Meituan announces $717 million acquisition plan, Dingdong Maicai's US stocks rise briefly before market open

On February 5th, Dingdong Maicai (DDL.US) experienced a short-term rally in pre-market trading on the U.S. stock market, rising nearly 10% at one point.

On the same day, Meituan-W (03690.HK) announced that it plans to acquire all the issued shares of Dingdong, a leading fresh food e-commerce company in mainland China, for $717 million. According to the agreement, the transferor can withdraw up to $280 million from the target group, but the net cash of the target group must not be less than $150 million. This acquisition will make the target company an indirect wholly-owned subsidiary of Meituan, with its financial performance consolidated into Meituan’s financial statements.

According to the announcement, Dingdong is a leading fresh food e-commerce company in mainland China, founded and controlled by Liang Changlin. The target company is a wholly-owned subsidiary of Dingdong.

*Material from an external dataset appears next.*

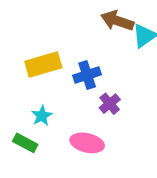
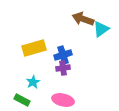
purple cross: (110, 104) -> (63, 68), moved, turned 32

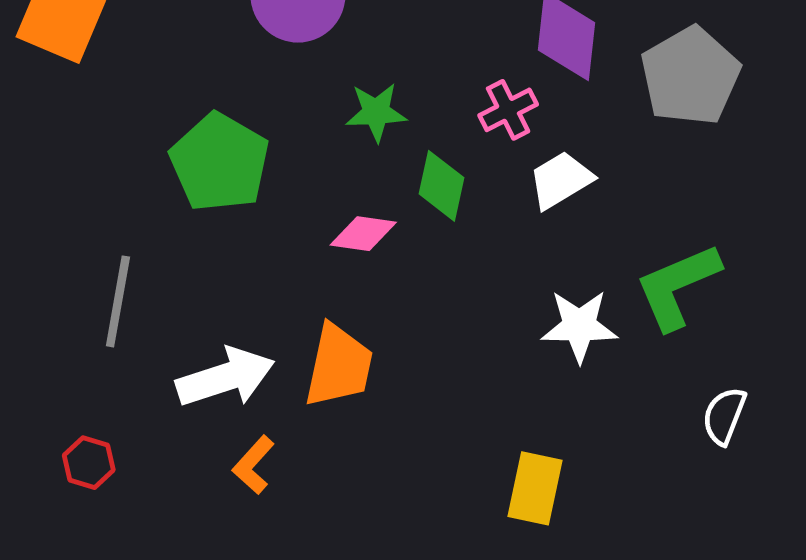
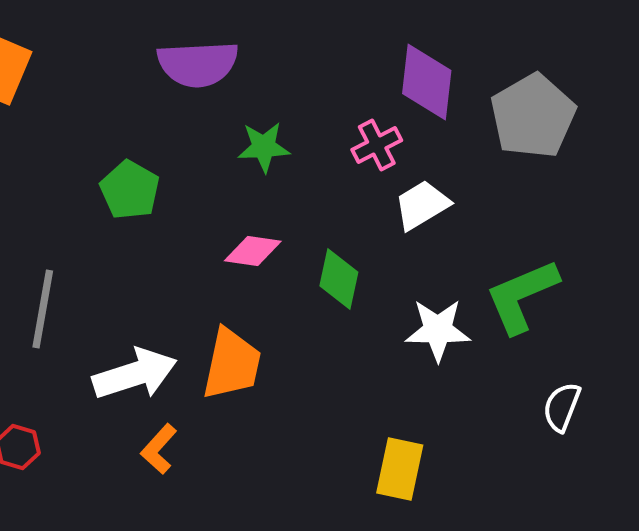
green pentagon: (220, 162) -> (130, 190), size x0.7
green diamond: (442, 186) -> (339, 279), moved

Meituan stated that the company highly values its grocery retail business, and this transaction fully aligns with its long-term development plan in this field. Dingdong is a leading enterprise in the domestic grocery retail sector, and its business philosophy of “providing high-quality products and services to users” aligns perfectly with Meituan’s mission of “helping people eat better and live better.” As of September 2025, Dingdong operates over 1,000 front warehouses across China, with more than 7 million active users per month. Dingdong boasts a top-tier supply chain system in the industry, with a high proportion of direct procurement for fresh products; it also has a rich lineup of private label products, with a high repurchase rate, making it popular among consumers. This transaction will help maximize the advantages of both parties in product development, technology, and operations, thereby providing consumers with a better shopping and delivery experience. Based on the above reasons, the board of directors (including independent non-executive directors) believes that this acquisition is fair and reasonable and is in the overall interest of the company and its shareholders.